Immortals (2024) ‘CPH: DOX’ Movie Review: What does it mean to be young and radical and wholly disaffected with the structures of family and government? To what point can you hold yourself from snapping and registering direct, unequivocal protest? Systems of discrimination and oppression can continue unabated unless there are firm checks and balances. The 2019 uprising that was led by a new generation of youths and rocked Iraq sought to challenge and undermine sectarian systems that were instituted with the 2003 US invasion.

The intervention left in its wake permanent residues over the nature and character of Iraqi polity, triggering a vicious divisiveness. This is what the uprising that unfurled on the Tahrir Square attacked. Maja Tschumi’s documentary, “Immortals,” takes us back to the bloody protests that claimed close to eight hundred lives and its eventual fallout through the perspective of two people who survived to tell the tale.

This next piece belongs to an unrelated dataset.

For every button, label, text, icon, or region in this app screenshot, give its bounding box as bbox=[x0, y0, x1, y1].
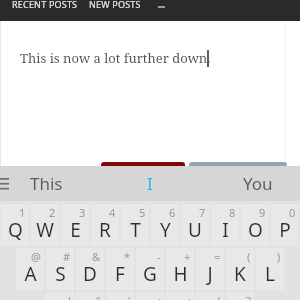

Divided into three chapters, the film opens with twenty-two-year-old Melak Madhi, who now calls herself Milo. After the protests ended, she was locked up at home for a year. Her father, who calls the shots in the family, burnt everything that ever belonged to her, including all her clothes, in an effort to wipe out her identity entirely. She puts on her brother’s clothes and starts sneaking out.

Donning a projected masculinity in her attire grants her privileges, even though it comes at a cost. She admits to hating pretending to be a boy, feeling more at home in her femininity. To slip on this poseur’s identity, she is compelled to bury her emotional edges. She yearns to escape from Iraq and seek asylum elsewhere, but her father has burnt her passport as well. The proof of a copy emerges from a pressing need that can help seal her flight.

In the second chapter, the viewer is hurled into the roiling center of the uprising that changed Milo’s life forever. The other protagonist comes to the fore. Mohammed al Khalili hasn’t much going for him until he takes a camera and decides to film the protest. The camera occupies the critical role of holding witness. Khalili talks of how his new role gives him a sense of identity which he has always struggled to establish.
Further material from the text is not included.